> **WHAT THE EXERCISE ASKS**: Transcribe the entries exactly. Omit the pictures.

> **DATA**:
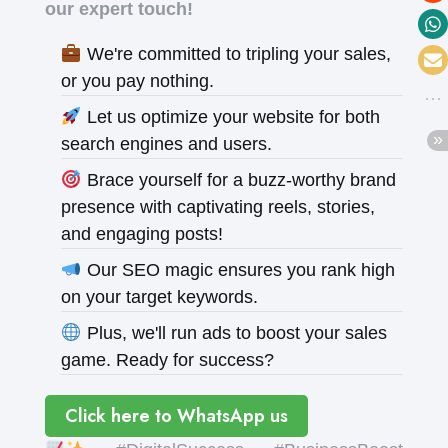
our expert touch!
We're committed to tripling your sales,
or you pay nothing.
Let us optimize your website for both
search engines and users.
Brace yourself for a buzz-worthy brand
presence with captivating reels, stories,
and engaging posts!
Our SEO magic ensures you rank high
on your target keywords.
Plus, we'll run ads to boost your sales
game. Ready for success?
Click here to WhatsApp us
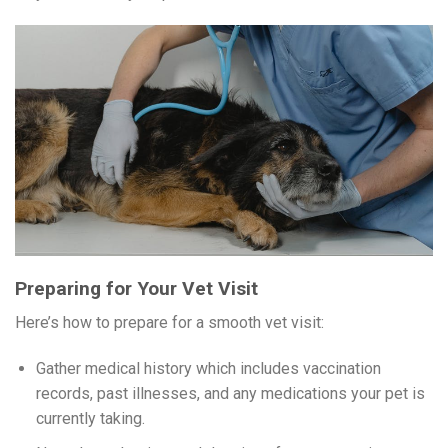
Preparing for Your Vet Visit
Here’s how to prepare for a smooth vet visit:
Gather medical history which includes vaccination
records, past illnesses, and any medications your pet is
currently taking.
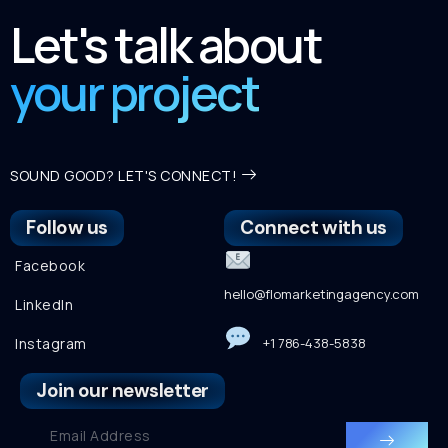
Let's talk about
your project
SOUND GOOD? LET'S CONNECT!
Follow us
Connect with us
Facebook
hello@flomarketingagency.com
LinkedIn
Instagram
+1 786-438-5838
Join our newsletter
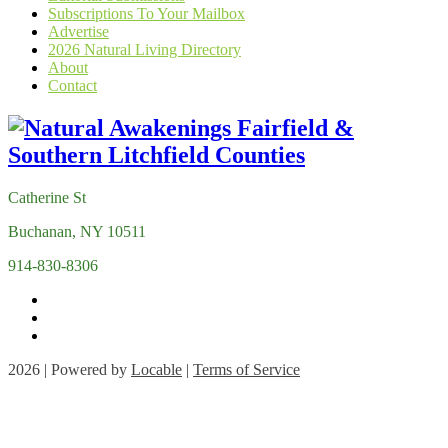
Subscriptions To Your Mailbox
Advertise
2026 Natural Living Directory
About
Contact
Catherine St
Buchanan, NY 10511
914-830-8306
2026 | Powered by
Locable
|
Terms of Service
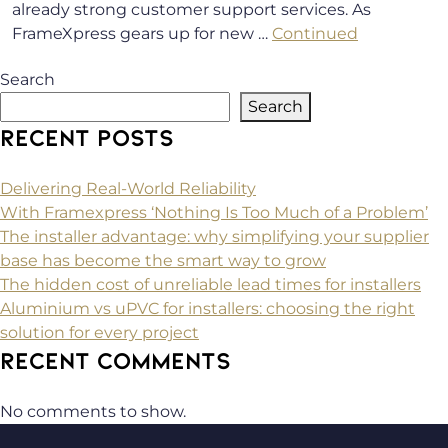
already strong customer support services. As
FrameXpress gears up for new …
Continued
Search
Search
RECENT POSTS
Delivering Real-World Reliability
With Framexpress ‘Nothing Is Too Much of a Problem’
The installer advantage: why simplifying your supplier
base has become the smart way to grow
The hidden cost of unreliable lead times for installers
Aluminium vs uPVC for installers: choosing the right
solution for every project
RECENT COMMENTS
No comments to show.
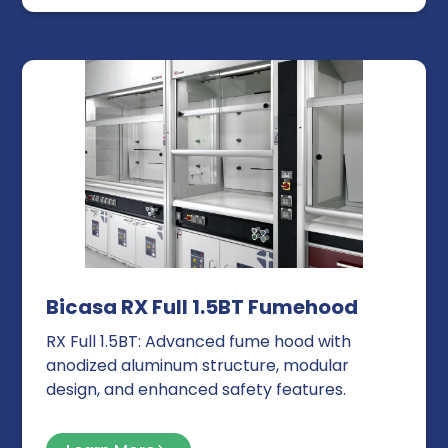
Bicasa RX Full 1.5BT Fumehood
RX Full 1.5BT: Advanced fume hood with
anodized aluminum structure, modular
design, and enhanced safety features.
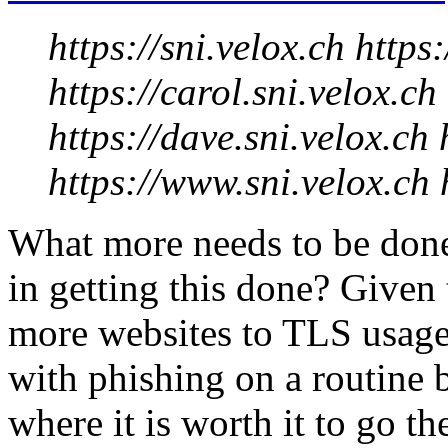
https://sni.velox.ch https:
https://carol.sni.velox.ch
https://dave.sni.velox.ch 
https://www.sni.velox.ch h
What more needs to be don
in getting this done? Given
more websites to TLS usage 
with phishing on a routine b
where it is worth it to go th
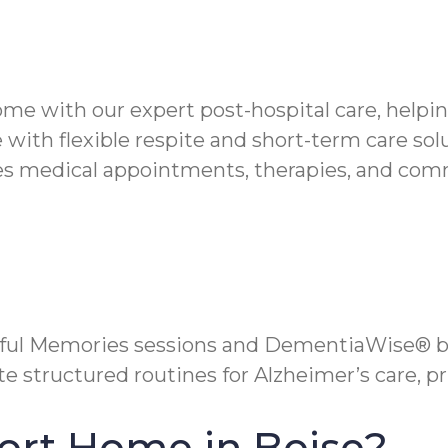
ome with our expert post-hospital care, helpi
 with flexible respite and short-term care sol
 medical appointments, therapies, and commun
yful Memories sessions and DementiaWise® b
 structured routines for Alzheimer’s care, pri
ort Home in Boise?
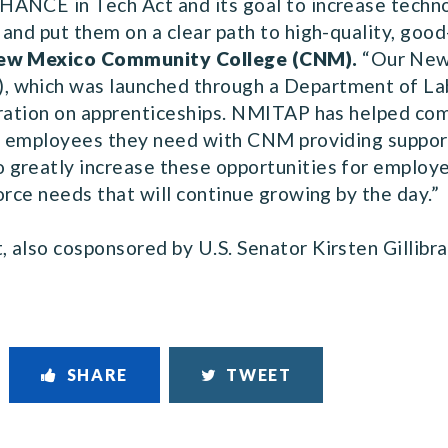
ANCE in Tech Act and its goal to increase techno
and put them on a clear path to high-quality, good
 New Mexico Community College (CNM).
“Our New
 which was launched through a Department of Labo
oration on apprenticeships. NMITAP has helped com
IT employees they need with CNM providing suppor
greatly increase these opportunities for employe
orce needs that will continue growing by the day.”
also cosponsored by U.S. Senator Kirsten Gillibran
SHARE
TWEET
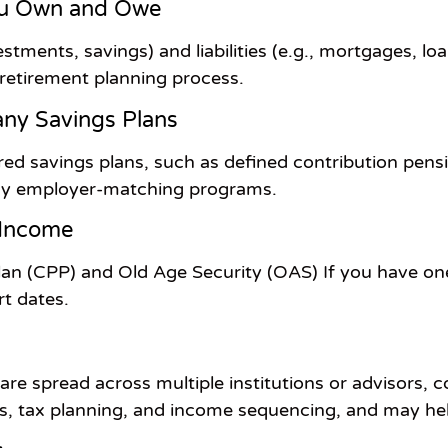
ou Own and Owe
stments, savings) and liabilities (e.g., mortgages, loan
 retirement planning process.
ny Savings Plans
ed savings plans, such as defined contribution pens
any employer-matching programs.
 Income
an (CPP) and Old Age Security (OAS) If you have o
t dates.
re spread across multiple institutions or advisors, 
ns, tax planning, and income sequencing, and may he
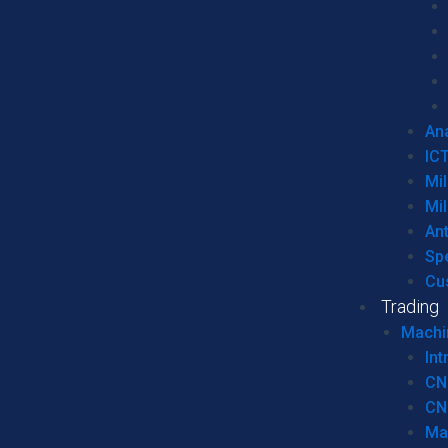
Ana
IC
Mil
Mil
An
Sp
Cu
Trading
Machi
Int
CN
CN
Ma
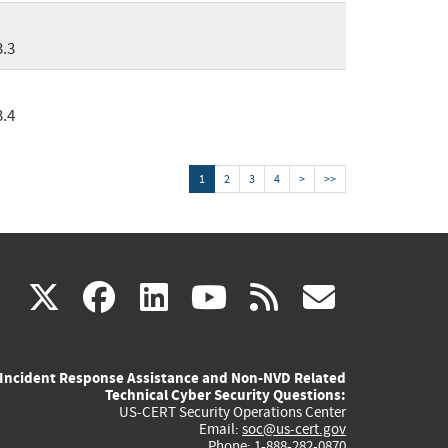
3.3
3.4
1
2
3
4
>
>>
(link
(link
(link
(link
(link
X
facebook
linkedin
youtube
rss
govd
is
is
is
is
is
Incident Response Assistance and Non-NVD Related
external)
external)
external)
external)
externa
Technical Cyber Security Questions:
US-CERT Security Operations Center
Email:
soc@us-cert.gov
Phone: 1-888-282-0870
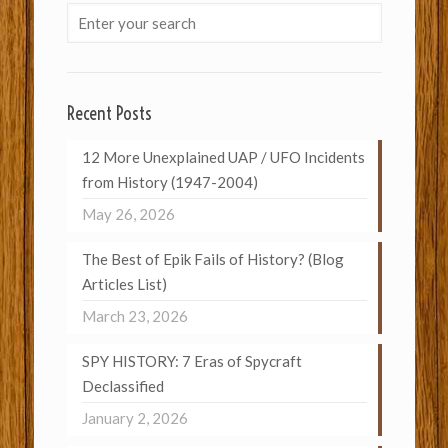
Recent Posts
12 More Unexplained UAP / UFO Incidents
from History (1947-2004)
May 26, 2026
The Best of Epik Fails of History? (Blog
Articles List)
March 23, 2026
SPY HISTORY: 7 Eras of Spycraft
Declassified
January 2, 2026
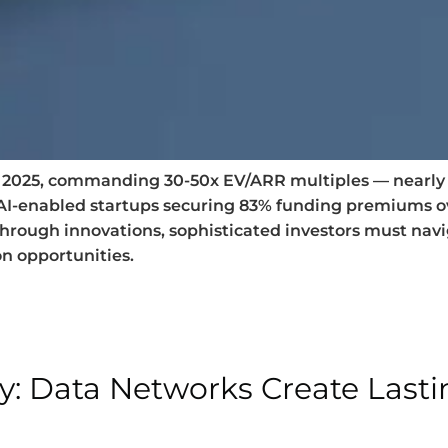
of 2025, commanding 30-50x EV/ARR multiples — nearly t
 AI-enabled startups securing 83% funding premiums 
through innovations, sophisticated investors must na
on opportunities.
ay: Data Networks Create Last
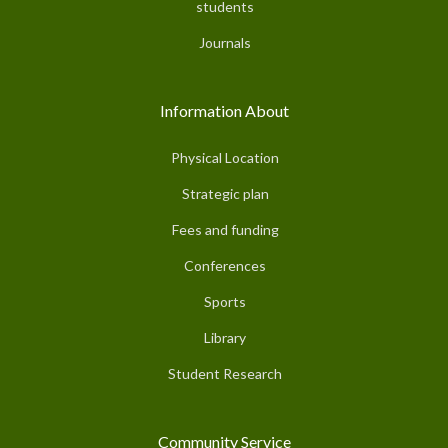
students
Journals
Information About
Physical Location
Strategic plan
Fees and funding
Conferences
Sports
Library
Student Research
Community Service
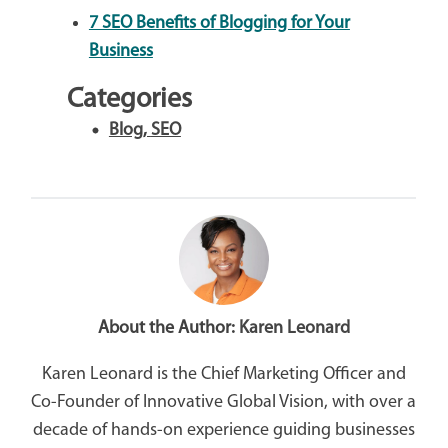
7 SEO Benefits of Blogging for Your
Business
Categories
Blog
,
SEO
About the Author:
Karen Leonard
Karen Leonard is the Chief Marketing Officer and
Co-Founder of Innovative Global Vision, with over a
decade of hands-on experience guiding businesses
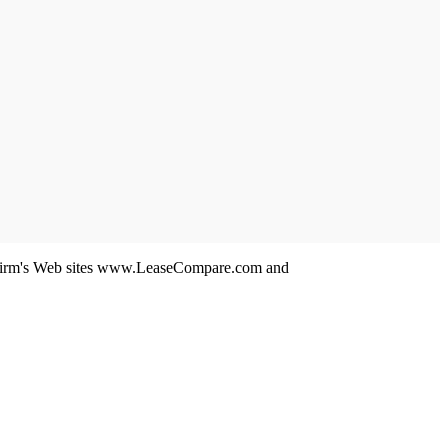
 his firm's Web sites www.LeaseCompare.com and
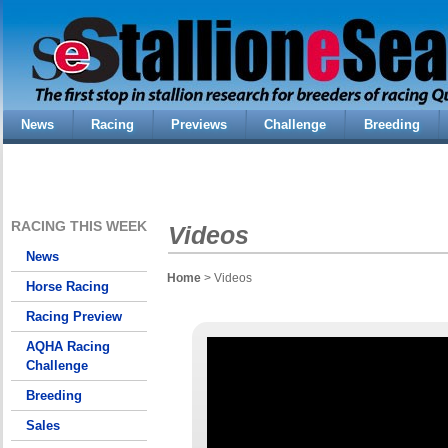
News
Racing
Previews
Challenge
Breeding
RACING THIS WEEK
Videos
News
Home
> Videos
Horse Racing
Racing Preview
AQHA Racing
Challenge
Breeding
Sales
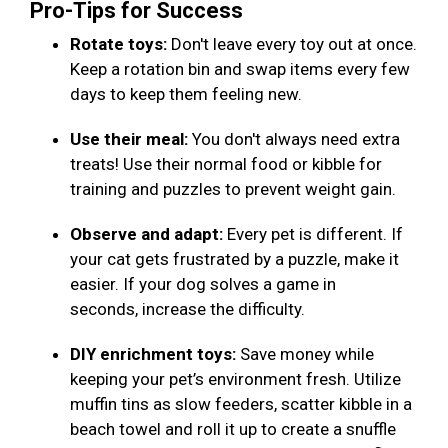
Pro-Tips for Success
Rotate toys:
Don't leave every toy out at once.
Keep a rotation bin and swap items every few
days to keep them feeling new.
Use their meal:
You don't always need extra
treats! Use their normal food or kibble for
training and puzzles to prevent weight gain.
Observe and adapt:
Every pet is different. If
your cat gets frustrated by a puzzle, make it
easier. If your dog solves a game in
seconds, increase the difficulty.
DIY enrichment toys:
Save money while
keeping your pet’s environment fresh. Utilize
muffin tins as slow feeders, scatter kibble in a
beach towel and roll it up to create a snuffle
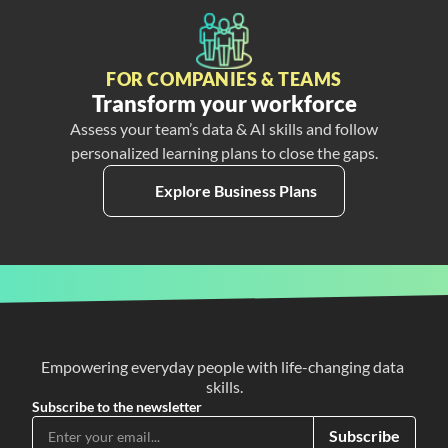
FOR COMPANIES & TEAMS
Transform your workforce
Assess your team’s data & AI skills and follow
personalized learning plans to close the gaps.
Explore Business Plans
Empowering everyday people with life-changing data 
skills.
Subscribe to the newsletter
Subscribe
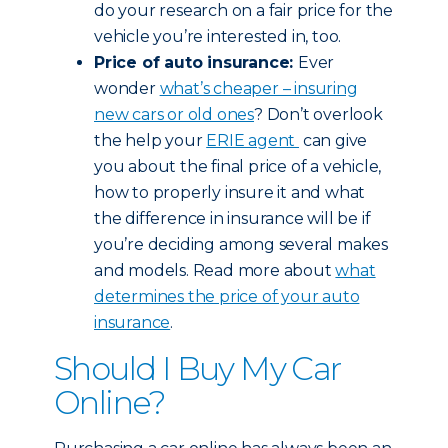
do your research on a fair price for the
vehicle you’re interested in, too.
Price of auto insurance:
Ever
wonder
what’s cheaper – insuring
new cars or old ones
? Don’t overlook
the help your
ERIE agent
can give
you about the final price of a vehicle,
how to properly insure it and what
the difference in insurance will be if
you’re deciding among several makes
and models. Read more about
what
determines the price of your auto
insurance
.
Should I Buy My Car
Online?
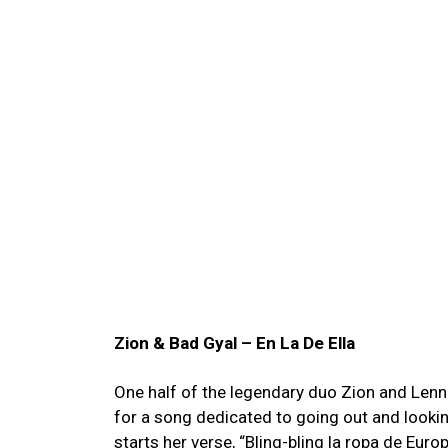
Zion & Bad Gyal – En La De Ella
One half of the legendary duo Zion and Lenn
for a song dedicated to going out and looki
starts her verse, “Bling-bling la ropa de Euro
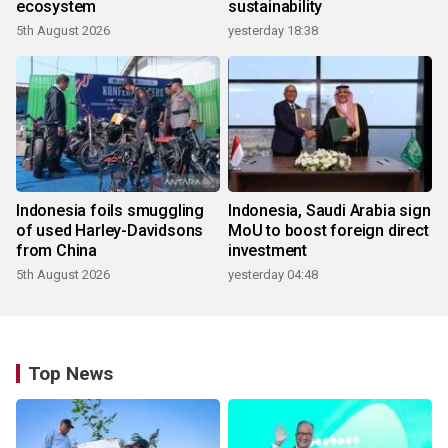
ecosystem
sustainability
5th August 2026
yesterday 18:38
Indonesia foils smuggling
Indonesia, Saudi Arabia sign
of used Harley-Davidsons
MoU to boost foreign direct
from China
investment
5th August 2026
yesterday 04:48
Top News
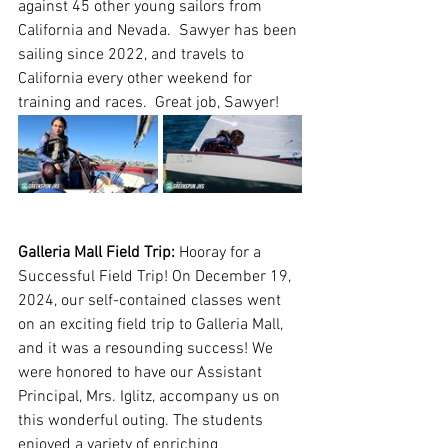
against 45 other young sailors from 
California and Nevada.  Sawyer has been 
sailing since 2022, and travels to 
California every other weekend for 
training and races.  Great job, Sawyer! 
Galleria Mall Field Trip: 
Hooray for a 
Successful Field Trip! On December 19, 
2024, our self-contained classes went 
on an exciting field trip to Galleria Mall, 
and it was a resounding success! We 
were honored to have our Assistant 
Principal, M​rs. Iglitz, accompany us on 
this wonderful outing. The students 
enjoyed a variety of enriching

> **ANSWER BOX**:
our expert touch!
We're committed to tripling your sales,
or you pay nothing.
Let us optimize your website for both
search engines and users.
Brace yourself for a buzz-worthy brand
presence with captivating reels, stories,
and engaging posts!
Our SEO magic ensures you rank high
on your target keywords.
Plus, we'll run ads to boost your sales
game. Ready for success?
Click here to WhatsApp us
Preparing for Your Vet Visit
Here’s how to prepare for a smooth vet visit:
Gather medical history which includes vaccination
records, past illnesses, and any medications your pet is
currently taking.
Let's talk about
your project
SOUND GOOD? LET'S CONNECT!
Follow us
Connect with us
Facebook
hello@flomarketingagency.com
LinkedIn
Instagram
+1 786-438-5838
Join our newsletter
Subscriptions To Your Mailbox
Advertise
2026 Natural Living Directory
About
Contact
Catherine St
Buchanan, NY 10511
914-830-8306
2026 | Powered by
Locable
|
Terms of Service
already strong customer support services. As
FrameXpress gears up for new …
Continued
Search
Search
RECENT POSTS
Delivering Real-World Reliability
With Framexpress ‘Nothing Is Too Much of a Problem’
The installer advantage: why simplifying your supplier
base has become the smart way to grow
The hidden cost of unreliable lead times for installers
Aluminium vs uPVC for installers: choosing the right
solution for every project
RECENT COMMENTS
No comments to show.
Bicasa RX Full 1.5BT Fumehood
RX Full 1.5BT: Advanced fume hood with
anodized aluminum structure, modular
design, and enhanced safety features.
https://sni.velox.ch https:
https://carol.sni.velox.ch
https://dave.sni.velox.ch 
https://www.sni.velox.ch h
What more needs to be don
in getting this done? Given
more websites to TLS usage 
with phishing on a routine b
where it is worth it to go th
ome with our expert post-hospital care, helpi
 with flexible respite and short-term care sol
 medical appointments, therapies, and commun
yful Memories sessions and DementiaWise® b
 structured routines for Alzheimer’s care, pri
ort Home in Boise?
ANCE in Tech Act and its goal to increase techno
and put them on a clear path to high-quality, good
 New Mexico Community College (CNM).
“Our New
 which was launched through a Department of Labo
oration on apprenticeships. NMITAP has helped com
IT employees they need with CNM providing suppor
greatly increase these opportunities for employe
orce needs that will continue growing by the day.”
also cosponsored by U.S. Senator Kirsten Gillibran
SHARE
TWEET
ou Own and Owe
stments, savings) and liabilities (e.g., mortgages, loan
 retirement planning process.
ny Savings Plans
ed savings plans, such as defined contribution pens
any employer-matching programs.
 Income
an (CPP) and Old Age Security (OAS) If you have o
t dates.
re spread across multiple institutions or advisors, 
ns, tax planning, and income sequencing, and may he
Ana
IC
Mil
Mil
An
Sp
Cu
Trading
Machi
Int
CN
CN
Ma
3.3
3.4
1
2
3
4
>
>>
(link
(link
(link
(link
(link
X
facebook
linkedin
youtube
rss
govd
is
is
is
is
is
Incident Response Assistance and Non-NVD Related
external)
external)
external)
external)
externa
Technical Cyber Security Questions:
US-CERT Security Operations Center
Email:
soc@us-cert.gov
Phone: 1-888-282-0870
Recent Posts
12 More Unexplained UAP / UFO Incidents
from History (1947-2004)
May 26, 2026
The Best of Epik Fails of History? (Blog
Articles List)
March 23, 2026
SPY HISTORY: 7 Eras of Spycraft
Declassified
January 2, 2026
of 2025, commanding 30-50x EV/ARR multiples — nearly t
 AI-enabled startups securing 83% funding premiums 
through innovations, sophisticated investors must na
on opportunities.
ay: Data Networks Create Last
students
Journals
Information About
Physical Location
Strategic plan
Fees and funding
Conferences
Sports
Library
Student Research
Community Service
7 SEO Benefits of Blogging for Your
Business
Categories
Blog
,
SEO
About the Author:
Karen Leonard
Karen Leonard is the Chief Marketing Officer and
Co-Founder of Innovative Global Vision, with over a
decade of hands-on experience guiding businesses
 his firm's Web sites www.LeaseCompare.com and
News
Racing
Previews
Challenge
Breeding
RACING THIS WEEK
Videos
News
Home
> Videos
Horse Racing
Racing Preview
AQHA Racing
Challenge
Breeding
Sales
Pro-Tips for Success
Rotate toys:
Don't leave every toy out at once.
Keep a rotation bin and swap items every few
days to keep them feeling new.
Use their meal:
You don't always need extra
treats! Use their normal food or kibble for
training and puzzles to prevent weight gain.
Observe and adapt:
Every pet is different. If
your cat gets frustrated by a puzzle, make it
easier. If your dog solves a game in
seconds, increase the difficulty.
DIY enrichment toys:
Save money while
keeping your pet’s environment fresh. Utilize
muffin tins as slow feeders, scatter kibble in a
beach towel and roll it up to create a snuffle
FOR COMPANIES & TEAMS
Transform your workforce
Assess your team’s data & AI skills and follow
personalized learning plans to close the gaps.
Explore Business Plans
Empowering everyday people with life-changing data 
skills.
Subscribe to the newsletter
Subscribe
do your research on a fair price for the
vehicle you’re interested in, too.
Price of auto insurance:
Ever
wonder
what’s cheaper – insuring
new cars or old ones
? Don’t overlook
the help your
ERIE agent
can give
you about the final price of a vehicle,
how to properly insure it and what
the difference in insurance will be if
you’re deciding among several makes
and models. Read more about
what
determines the price of your auto
insurance
.
Should I Buy My Car
Online?
Zion & Bad Gyal – En La De Ella
One half of the legendary duo Zion and Lenn
for a song dedicated to going out and looki
starts her verse, “Bling-bling la ropa de Euro
ecosystem
sustainability
5th August 2026
yesterday 18:38
Indonesia foils smuggling
Indonesia, Saudi Arabia sign
of used Harley-Davidsons
MoU to boost foreign direct
from China
investment
5th August 2026
yesterday 04:48
Top News
against 45 other young sailors from 
California and Nevada.  Sawyer has been 
sailing since 2022, and travels to 
California every other weekend for 
training and races.  Great job, Sawyer! 
Galleria Mall Field Trip: 
Hooray for a 
Successful Field Trip! On December 19, 
2024, our self-contained classes went 
on an exciting field trip to Galleria Mall, 
and it was a resounding success! We 
were honored to have our Assistant 
Principal, M​rs. Iglitz, accompany us on 
this wonderful outing. The students 
enjoyed a variety of enriching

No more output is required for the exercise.